Scientists and engineers must cope with several factors that make designing an IPA device quite difficult. One of the main challenges with IPAs is producing such small particles - it is not easy to efficiently produce drug particles that have a mass between 1 and 100 trillionths of a gram in a device that be carried around easily! Even if a process is developed that can produce such small drug particles for one particular drug, it may work differently, or not work well, for a different drug. Unfortunately, no general theory is available to predict the behaviour of different drugs in different devices, so the research and development process must be revisited for each drug under consideration, a time-consuming and labor intensive process.

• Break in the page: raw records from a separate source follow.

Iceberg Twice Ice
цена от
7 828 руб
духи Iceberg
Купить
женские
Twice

Another challenge is caused by the fact that everyone inhales differently. Thus, the speed of the air that an inhaled pharmaceutical aerosol (IPA) is exposed to is different for everyone. This presents some interesting challenges. For example, for certain dry powder inhalers, this requires trying to design the powder so that people inhaling either slowly or quickly both inhale similar amounts of powder from the device. Inhaled air speed can also affect where particles deposit in the respiratory tract, as can clearly be seen by using our Deposition Calculator to examine the effect of different flow rates on aerosol deposition in the respiratory tract.

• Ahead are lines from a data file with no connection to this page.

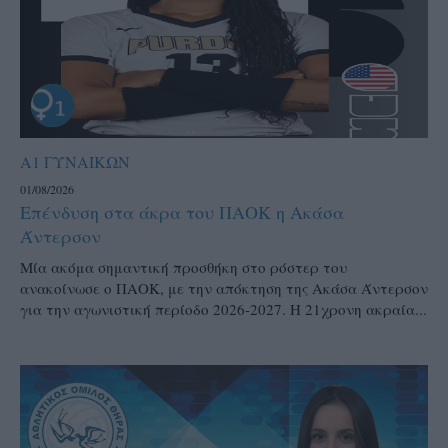
Α1 ΓΥΝΑΙΚΩΝ
01/08/2026
Επένδυση στα άκρα του ΠΑΟΚ η Ακάσα
Άντερσον
Μία ακόμα σημαντική προσθήκη στο ρόστερ του
ανακοίνωσε ο ΠΑΟΚ, με την απόκτηση της Ακάσα Άντερσον
για την αγωνιστική περίοδο 2026-2027. Η 21χρονη ακραία...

A second complicating factor is caused by differences in the geometry of people's mouth-throat airway passages, with some people having very sudden bends that cause many particles to deposit in the mouth-throat while others have a relatively "smooth" mouth-throat passage with much less mouth-throat deposition. This can cause variability in the dose reaching the lung between different patients. Recent work by us allows accurate person specific prediction of this variability, allowing us to overcome one of the major factors responsible for intersubject variability with inhaled pharmaceutical aerosols. A further complication is added by the differing effects of device mouthpieces on mouth-throat geometry and their effect on the fluid mechanics in the mouth-throat (small diameter mouthpieces that have been commonly used in the past have been shown by us to cause high mouth-throat deposition due to a high speed jet of air impacting in the mouth). There are also differences in the lung geometry between individuals. Mouth-throat geometry, mouthpiece diameter and lung volume effects are included in our Deposition Calculator. Finally, different disease states can also result in differences in where IPAs deposit in the lungs of different individuals.

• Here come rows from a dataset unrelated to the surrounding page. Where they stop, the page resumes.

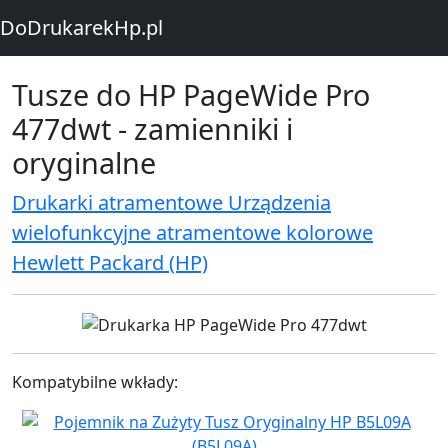
DoDrukarekHp.pl
Tusze do HP PageWide Pro
477dwt - zamienniki i
oryginalne
Drukarki atramentowe Urządzenia
wielofunkcyjne atramentowe kolorowe
Hewlett Packard (HP)
Kompatybilne wkłady:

For drug carried by inhaled water droplets (such as are produced by nebulizers), the humidity of the air being inhaled can cause differing amounts of droplet evaporation and also give rise to variations in where the drug deposits in the lung. In fact, evaporation of nebulized aerosols leads to one of the most commonly made mistakes when measuring nebulized aerosols with a measurement device called a cascade impactor. Users unfamiliar with nebulized aerosols often mistakenly mix the nebulized aerosol with room air during sizing, or else allow the nebulized aerosol to be warmed to room temperature inside the cascade impactor, both of which can lead to significant undersizing of the aerosol (and incorrect assumptions regarding where in the lung the aerosol will deposit).

These are just a few of the challenges that need to be considered with IPAs. Much research goes into overcoming these, as well other challenges not mentioned here. Indeed, the field of IPAs is relatively unexplored in comparison with traditional engineering fields. The Aerosol Research Laboratory of Alberta is one of several laboratories that is helping to explore this interesting and important area.